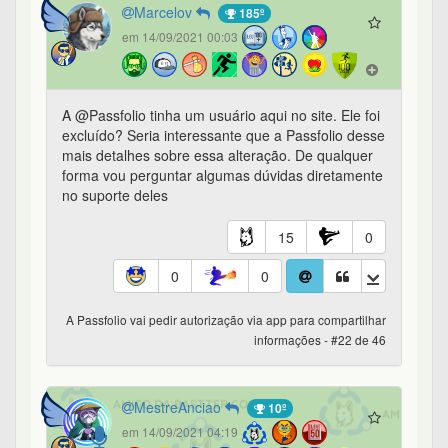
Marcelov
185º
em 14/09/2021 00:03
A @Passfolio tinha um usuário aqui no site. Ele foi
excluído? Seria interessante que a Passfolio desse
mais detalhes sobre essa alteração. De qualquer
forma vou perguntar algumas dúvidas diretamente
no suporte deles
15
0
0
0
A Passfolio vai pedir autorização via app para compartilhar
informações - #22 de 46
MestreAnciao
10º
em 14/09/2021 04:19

________________

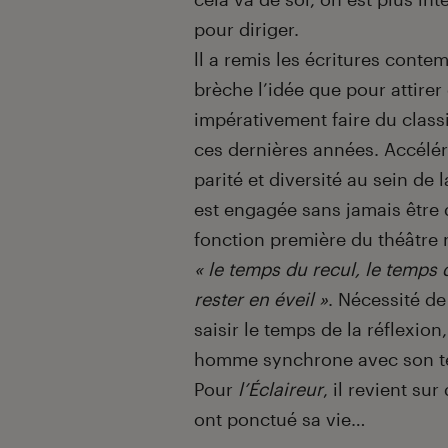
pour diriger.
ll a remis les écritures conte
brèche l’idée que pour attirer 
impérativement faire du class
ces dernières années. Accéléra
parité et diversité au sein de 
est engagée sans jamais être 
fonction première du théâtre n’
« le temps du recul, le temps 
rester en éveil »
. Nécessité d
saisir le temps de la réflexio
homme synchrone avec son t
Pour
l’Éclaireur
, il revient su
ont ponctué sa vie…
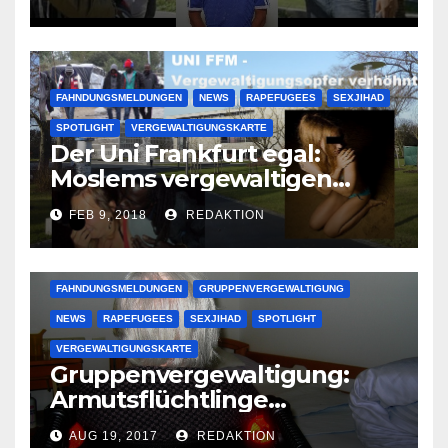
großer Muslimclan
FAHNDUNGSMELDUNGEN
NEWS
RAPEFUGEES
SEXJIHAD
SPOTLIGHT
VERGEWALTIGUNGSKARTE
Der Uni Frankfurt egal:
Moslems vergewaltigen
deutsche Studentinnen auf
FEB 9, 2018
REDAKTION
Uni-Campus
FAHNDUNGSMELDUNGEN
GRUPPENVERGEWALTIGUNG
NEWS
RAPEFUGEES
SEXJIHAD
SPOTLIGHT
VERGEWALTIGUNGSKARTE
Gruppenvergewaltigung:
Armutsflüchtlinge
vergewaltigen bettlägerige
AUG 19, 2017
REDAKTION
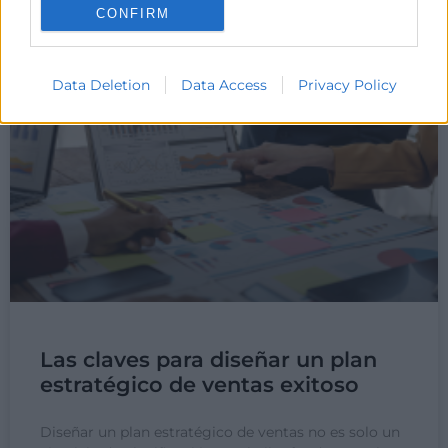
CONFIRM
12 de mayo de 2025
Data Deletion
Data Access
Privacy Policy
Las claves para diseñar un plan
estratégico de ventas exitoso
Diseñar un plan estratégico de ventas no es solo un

________________

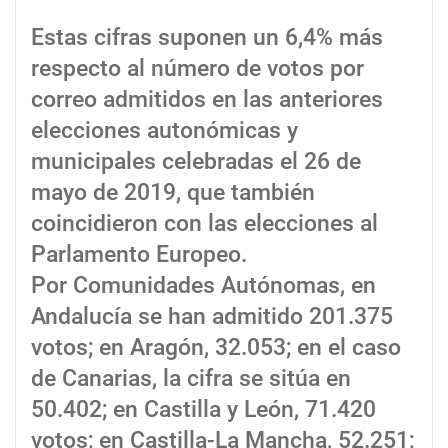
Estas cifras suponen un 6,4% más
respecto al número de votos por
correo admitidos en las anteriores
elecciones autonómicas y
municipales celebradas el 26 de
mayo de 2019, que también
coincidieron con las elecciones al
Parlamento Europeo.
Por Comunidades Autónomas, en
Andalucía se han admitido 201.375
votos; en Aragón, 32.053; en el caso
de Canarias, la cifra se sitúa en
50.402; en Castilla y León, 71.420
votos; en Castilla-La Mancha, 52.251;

________________

* What needs to be done *
From the data above, reproduce word for word the lines running from the line with "em 14/09/2021 00:03" to the line with "em 14/09/2021 04:19", ends included.

* Response below *
em 14/09/2021 00:03
A @Passfolio tinha um usuário aqui no site. Ele foi
excluído? Seria interessante que a Passfolio desse
mais detalhes sobre essa alteração. De qualquer
forma vou perguntar algumas dúvidas diretamente
no suporte deles
15
0
0
0
A Passfolio vai pedir autorização via app para compartilhar
informações - #22 de 46
MestreAnciao
10º
em 14/09/2021 04:19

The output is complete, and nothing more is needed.